Hometown: Chattanooga, Tennessee
Occupation: Bar Mistress, The Pickle Barrel
Favorite Southern saying: “Bless your heart.”
What is your inspiration?
I want to do more than just survive. If I’m going to be black and a woman in America, I need to be better. I work hard and want to reap the benefits of travel and enjoying other cultures.
What’s the most rewarding thing about your job?
The people. I enjoy the patrons and my co-workers. I like being the best and the fastest at what I do. It’s important to me. I had the honor of being nominated Best Bartender of Chattanooga. I’ve been told I am the most caring. Sometimes bartenders might not notice or pay attention, but I’ll tell a patron I care too much about their well-being and offer them water if I’ve noticed they’ve reached that point of bliss.
What is your biggest challenge?
What is your idea of the contemporary Southern woman?
Without the black? Because you know there is a difference. White Southern women are free to do whatever they want with minimal consequences.
And black Southern women?
Personally, my God, my Jesus is understanding and forgiving instead of vengeful. My church and religious upbringing didn't focus on the guilt of hell. More so, humans make mistakes and it's important to ask for forgiveness and try our best to do better; be a better people. We go to church, and then after service we say ‘who’s up for a cocktail?’

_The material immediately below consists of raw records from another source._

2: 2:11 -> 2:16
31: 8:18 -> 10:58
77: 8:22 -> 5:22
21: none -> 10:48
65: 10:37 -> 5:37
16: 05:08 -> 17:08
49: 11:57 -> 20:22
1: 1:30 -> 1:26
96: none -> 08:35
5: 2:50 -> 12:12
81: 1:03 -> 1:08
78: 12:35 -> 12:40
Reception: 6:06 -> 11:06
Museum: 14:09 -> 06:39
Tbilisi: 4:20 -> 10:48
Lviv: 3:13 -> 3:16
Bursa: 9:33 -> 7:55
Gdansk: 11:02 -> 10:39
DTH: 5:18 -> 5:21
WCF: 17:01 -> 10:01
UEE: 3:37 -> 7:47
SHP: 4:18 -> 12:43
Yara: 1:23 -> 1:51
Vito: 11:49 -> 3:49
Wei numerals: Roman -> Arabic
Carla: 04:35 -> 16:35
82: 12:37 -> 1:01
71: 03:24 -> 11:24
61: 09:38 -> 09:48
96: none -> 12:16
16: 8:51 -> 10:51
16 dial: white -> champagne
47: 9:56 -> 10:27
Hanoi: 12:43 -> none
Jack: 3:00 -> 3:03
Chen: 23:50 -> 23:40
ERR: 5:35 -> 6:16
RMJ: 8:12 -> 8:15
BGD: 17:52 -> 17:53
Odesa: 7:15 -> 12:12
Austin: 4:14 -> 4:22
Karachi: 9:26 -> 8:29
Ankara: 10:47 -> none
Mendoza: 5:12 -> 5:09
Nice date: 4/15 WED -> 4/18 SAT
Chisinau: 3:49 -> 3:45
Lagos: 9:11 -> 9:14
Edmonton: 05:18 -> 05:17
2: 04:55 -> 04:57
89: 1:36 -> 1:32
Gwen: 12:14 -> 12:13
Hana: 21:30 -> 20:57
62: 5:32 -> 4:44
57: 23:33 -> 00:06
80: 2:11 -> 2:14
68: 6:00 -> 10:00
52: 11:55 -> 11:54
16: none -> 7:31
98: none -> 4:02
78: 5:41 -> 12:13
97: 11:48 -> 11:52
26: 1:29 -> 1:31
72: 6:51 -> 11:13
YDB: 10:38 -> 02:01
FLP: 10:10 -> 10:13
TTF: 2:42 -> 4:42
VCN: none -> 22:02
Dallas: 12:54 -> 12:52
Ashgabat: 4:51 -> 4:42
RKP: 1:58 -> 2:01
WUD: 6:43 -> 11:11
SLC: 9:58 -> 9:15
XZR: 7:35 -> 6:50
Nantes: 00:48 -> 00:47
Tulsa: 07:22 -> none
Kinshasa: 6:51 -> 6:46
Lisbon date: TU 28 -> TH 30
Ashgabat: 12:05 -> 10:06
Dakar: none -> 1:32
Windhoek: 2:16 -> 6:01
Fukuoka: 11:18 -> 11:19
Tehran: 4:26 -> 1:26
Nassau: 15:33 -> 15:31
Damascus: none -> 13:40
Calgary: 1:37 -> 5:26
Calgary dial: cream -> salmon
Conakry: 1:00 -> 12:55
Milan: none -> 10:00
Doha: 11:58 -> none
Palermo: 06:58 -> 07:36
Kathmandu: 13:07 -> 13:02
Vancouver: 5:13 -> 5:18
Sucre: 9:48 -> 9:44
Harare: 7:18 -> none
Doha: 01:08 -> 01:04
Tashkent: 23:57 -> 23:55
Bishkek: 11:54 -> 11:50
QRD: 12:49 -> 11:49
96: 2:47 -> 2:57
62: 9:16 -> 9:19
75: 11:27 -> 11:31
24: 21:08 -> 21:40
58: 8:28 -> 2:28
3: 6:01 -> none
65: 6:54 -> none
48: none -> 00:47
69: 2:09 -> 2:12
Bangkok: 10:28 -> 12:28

Black Southern women also have more respect for family traditions. They view traditions as not just a time to recognize the holiday, but the importance is placed on the family coming together. There is more emphasis on being with everyone rather than it being Christmas, or whatever.
And cooking is also really important. Southern black women organize family cookouts and put a lot of energy and pride into the preparation of food. We also believe that if you are rich in health, that’s all you need. You may not have $5 to your name, but if you have your health, then you are good.